En términos generales, durante el primer trimestre del embarazo es importante tomar ciertas precauciones en el plano sexual de la pareja. Se considera que durante este período la pareja puede hacer el amor pero de una manera espaciada y con cierta precaución. De hecho, de manera casi natural, las relaciones sexuales de la pareja suelen sufrir un apaciguamiento en los primeros meses del embarazo. La mujer en esta etapa se siente cansada y su cuerpo está sufriendo importantes reajustes hormonales. Este fenómeno es natural y no debería ser motivo de preocupación.

Sin embargo, durante el segundo trimestre (del tercer o cuarto mes al sexto o séptimo) no existe ningún riesgo para el feto cuando se mantienen relaciones sexuales ya que el líquido amniótico le protege. De hecho, es muy frecuente que durante este período se viva una sexualidad más placentera. Debido a los cambios hormonales que experimenta la mujer en esta etapa, sus zonas erógenas se encuentran más sensibles y ha quedado atrás el cansancio de los primeros meses lo que le hace sentirse plena nuevamente.

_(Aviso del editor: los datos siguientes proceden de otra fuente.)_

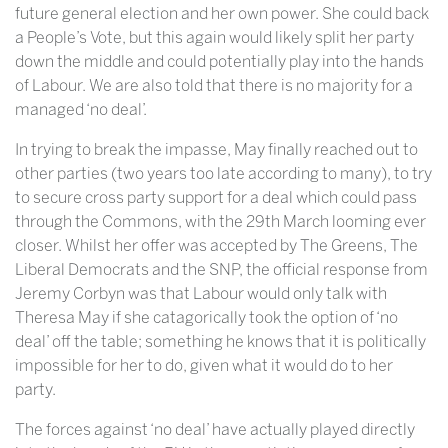
future general election and her own power. She could back
a People’s Vote, but this again would likely split her party
down the middle and could potentially play into the hands
of Labour. We are also told that there is no majority for a
managed ‘no deal’.
In trying to break the impasse, May finally reached out to
other parties (two years too late according to many), to try
to secure cross party support for a deal which could pass
through the Commons, with the 29th March looming ever
closer. Whilst her offer was accepted by The Greens, The
Liberal Democrats and the SNP, the official response from
Jeremy Corbyn was that Labour would only talk with
Theresa May if she catagorically took the option of ‘no
deal’ off the table; something he knows that it is politically
impossible for her to do, given what it would do to her
party.
The forces against ‘no deal’ have actually played directly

Durante el último trimestre del embarazo, es posible que el pene llegue a tocar la cabeza del bebé en la penetración. Este hecho que provoca miedos, no supone ningún riesgo para el bebé y por lo tanto no existe ninguna razón para que se priven del sexo. Entre las seis y las cuatro semanas anteriores al parto, es recomendable nuevamente tener precaución con las relaciones sexuales. El coito puede provocar un adelanto del parto y si la bolsa de líquido amniótico se ha fisurado aumenta el riesgo de que la mujer sufra infecciones.

 En definitiva, el embarazo es una etapa nueva y diferente en la vida de una pareja que implica adaptarse a los cambios que esto supone. Entre otros, van a aparecer cambios en la vida sexual que no deben convertirse en un motivo para la preocupación. Durante el embarazo se puede continuar teniendo relaciones sexuales plenas y cada pareja debe encontrar la manera de adaptarse a todos los cambios que se experiementan en cada etapa del embarazo y que cada persona puede vivir de una manera diferente.